Thus the proposal was that the CPGB go into the Labour Party as an open revolutionary party, with flags flying and drums beating so to say, to conduct a vigorous and open offensive against the social- traitors, i.e. against the whole leadership and political tradition of the Labour Party. This is a very different proposition from the practice of later entrist groups which have operated through ostensibly “native” Labour cover organisations or have maintained secret organisations whose very existence is denied to “native” Labour Party members.

Naturally, Lenin’s views, even if accepted as valid for 1920, cannot establish the correctness or otherwise of entrist tactics for revolutionaries in the very different circumstances of today. What they do establish, and this is why they are quoted at length, is that the appeal to Lenin’s authority by various contemporary entrist groups is fraudulent. The circumstances on which Lenin based his support for CP affiliation to the Labour Party have long since passed into history.

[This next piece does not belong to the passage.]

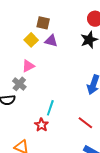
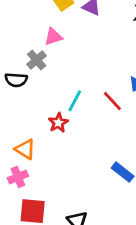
red line: (85, 123) -> (112, 101), moved

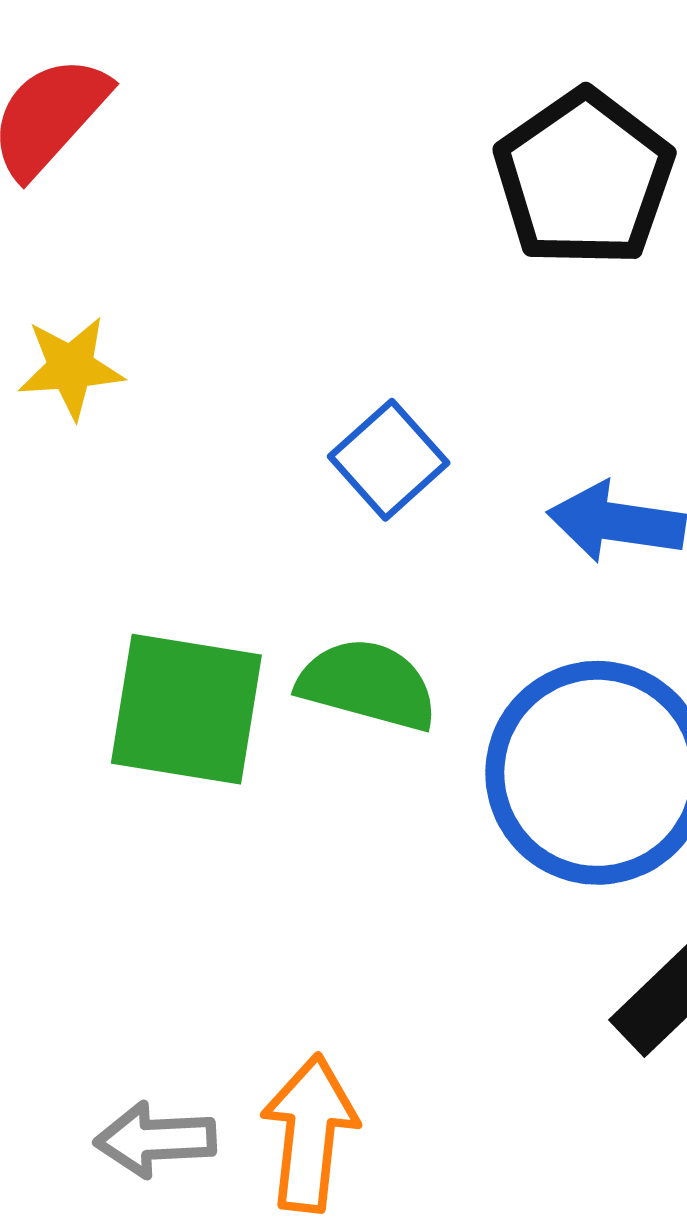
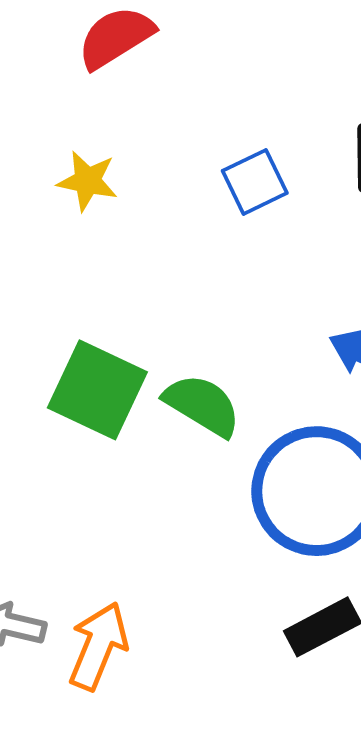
blue square: (389, 460) -> (255, 182), moved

Finally, the question of perspective. In contrast to the various “long-term entry”, “deep entry”, “entry sui generis” etc. perspectives, Lenin took it for granted that CP affiliation had a strictly limited time scale and he was not in the least troubled by the prospect of expulsion:

In a private talk, Comrade Pankhurst said to me: “If we are real revolutionaries and join the Labour Party, these gentlemen will expel us.” But that would not be bad at all. Our resolution says that we favour affiliation insofar as the Labour Party permits sufficient freedom of criticism. On that point we are absolutely consistent ... Let the Thomases and other social-traitors, whom you have called by that name, expel you. That will have an excellent effect upon the mass of the British workers. [8]

And again, in the concluding words of the speech:

If the British Communist Party start by acting in a revolutionary manner in the Labour Party, and if the Hendersons are obliged to expel this party, that will be a great victory for the communist and revolutionary working-class movement in Britain. [9]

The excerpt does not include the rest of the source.